» DATA EXTRACTS:
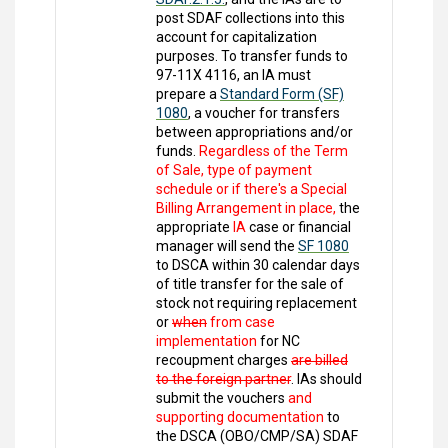
post SDAF collections into this
account for capitalization
purposes. To transfer funds to
97-11X 4116, an IA must
prepare a
Standard Form (SF)
1080
, a voucher for transfers
between appropriations and/or
funds.
Regardless of the Term
of Sale, type of payment
schedule or if there's a Special
Billing Arrangement in place,
the
appropriate
IA
case or financial
manager will send the
SF 1080
to DSCA within 30 calendar days
of title transfer for the sale of
stock not requiring replacement
or
when
from case
implementation
for NC
recoupment charges
are billed
to the foreign partner
. IAs should
submit the vouchers
and
supporting documentation
to
the DSCA (OBO/CMP/SA) SDAF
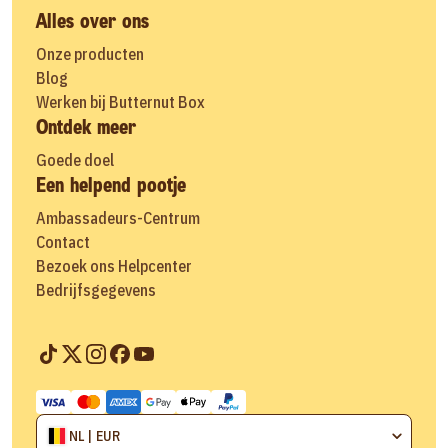
Alles over ons
Onze producten
Blog
Werken bij Butternut Box
Ontdek meer
Goede doel
Een helpend pootje
Ambassadeurs-Centrum
Contact
Bezoek ons Helpcenter
Bedrijfsgegevens
NL | EUR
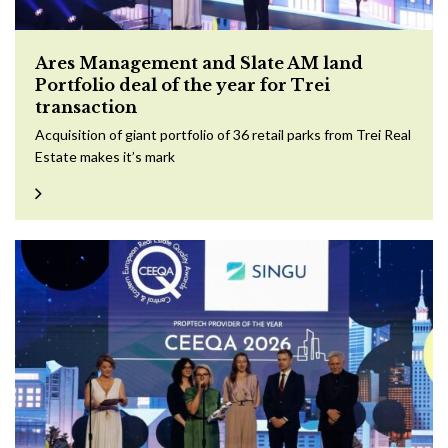
Ares Management and Slate AM land
Portfolio deal of the year for Trei
transaction
Acquisition of giant portfolio of 36 retail parks from Trei Real
Estate makes it’s mark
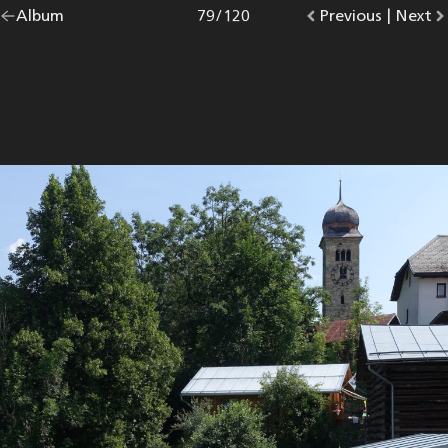
Go
Album
overview.
Photo
79
/
120
Go
Previous
photo.
|
Go
Next
p
back
to
to
to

» DIRECTIONS FOR THIS TASK:
Reproduce exactly and only the lines from the one with "appropriate" through the final line of the records above, inclusive. Pictures must be left out.

» RESPONSE AREA:
appropriate
IA
case or financial
manager will send the
SF 1080
to DSCA within 30 calendar days
of title transfer for the sale of
stock not requiring replacement
or
when
from case
implementation
for NC
recoupment charges
are billed
to the foreign partner
. IAs should
submit the vouchers
and
supporting documentation
to
the DSCA (OBO/CMP/SA) SDAF
Alles over ons
Onze producten
Blog
Werken bij Butternut Box
Ontdek meer
Goede doel
Een helpend pootje
Ambassadeurs-Centrum
Contact
Bezoek ons Helpcenter
Bedrijfsgegevens
NL | EUR
Ares Management and Slate AM land
Portfolio deal of the year for Trei
transaction
Acquisition of giant portfolio of 36 retail parks from Trei Real
Estate makes it’s mark
Go
Album
overview.
Photo
79
/
120
Go
Previous
photo.
|
Go
Next
p
back
to
to
to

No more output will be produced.